#### [Description of the task]
Search the material for the word "verkeersveiligheid" and copy each line that holds it.

-- Opening Marker --

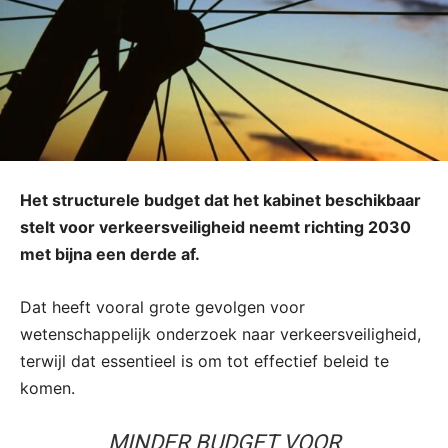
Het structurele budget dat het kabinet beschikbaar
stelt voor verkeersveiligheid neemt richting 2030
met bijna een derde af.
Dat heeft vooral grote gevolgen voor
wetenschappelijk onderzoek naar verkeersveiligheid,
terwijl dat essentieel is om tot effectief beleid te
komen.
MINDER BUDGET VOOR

-- Closing Marker --

#### [Output of the task]
stelt voor verkeersveiligheid neemt richting 2030
wetenschappelijk onderzoek naar verkeersveiligheid,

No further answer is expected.